* [PROBLEM REQUIREMENTS]: Exclude the pictures and retype the entries as written.

* [Stored data entries]:
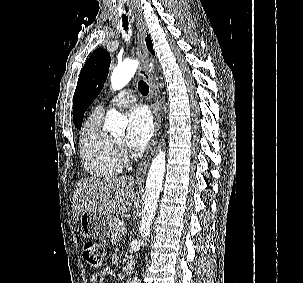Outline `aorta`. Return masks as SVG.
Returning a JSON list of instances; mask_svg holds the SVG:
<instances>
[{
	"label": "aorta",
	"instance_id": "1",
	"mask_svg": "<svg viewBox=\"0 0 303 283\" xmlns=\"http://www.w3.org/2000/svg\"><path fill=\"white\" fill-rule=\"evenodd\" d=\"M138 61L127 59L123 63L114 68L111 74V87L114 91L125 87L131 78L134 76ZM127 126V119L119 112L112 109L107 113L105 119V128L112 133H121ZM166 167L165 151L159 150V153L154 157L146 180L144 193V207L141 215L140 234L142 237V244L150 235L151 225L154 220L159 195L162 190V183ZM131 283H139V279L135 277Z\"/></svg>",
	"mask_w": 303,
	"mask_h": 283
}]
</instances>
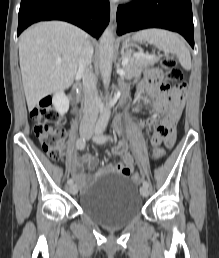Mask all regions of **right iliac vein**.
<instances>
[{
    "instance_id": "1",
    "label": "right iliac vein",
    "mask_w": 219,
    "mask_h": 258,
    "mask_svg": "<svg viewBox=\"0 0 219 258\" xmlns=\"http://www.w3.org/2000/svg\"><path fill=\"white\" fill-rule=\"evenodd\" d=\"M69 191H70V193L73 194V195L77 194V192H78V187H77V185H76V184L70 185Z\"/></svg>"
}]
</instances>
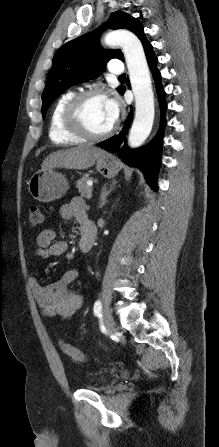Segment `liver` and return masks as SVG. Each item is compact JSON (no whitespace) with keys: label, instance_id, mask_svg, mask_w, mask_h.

* [EXPECTED ANSWER]:
Outline `aorta`. Return masks as SVG.
Returning a JSON list of instances; mask_svg holds the SVG:
<instances>
[{
	"label": "aorta",
	"instance_id": "1",
	"mask_svg": "<svg viewBox=\"0 0 303 283\" xmlns=\"http://www.w3.org/2000/svg\"><path fill=\"white\" fill-rule=\"evenodd\" d=\"M138 61L127 59L123 63L114 68L111 74V87L114 91L125 87L131 78L134 76ZM127 126V119L119 112L112 109L107 113L105 119V128L112 133H121ZM166 167L165 151L159 150V153L154 157L146 180L144 193V207L141 215L140 234L142 237V244L150 235L151 225L154 220L159 195L162 190V183ZM131 283H139V279L135 277Z\"/></svg>",
	"mask_w": 303,
	"mask_h": 283
}]
</instances>
Mask all regions of **right iliac vein**.
<instances>
[{
    "instance_id": "1",
    "label": "right iliac vein",
    "mask_w": 219,
    "mask_h": 258,
    "mask_svg": "<svg viewBox=\"0 0 219 258\" xmlns=\"http://www.w3.org/2000/svg\"><path fill=\"white\" fill-rule=\"evenodd\" d=\"M69 191H70V193L73 194V195L77 194V192H78V187H77V185H76V184L70 185Z\"/></svg>"
}]
</instances>
Segment `liver` and return masks as SVG. Each item is compact JSON (no whitespace) with keys: label, instance_id, mask_svg, mask_w, mask_h.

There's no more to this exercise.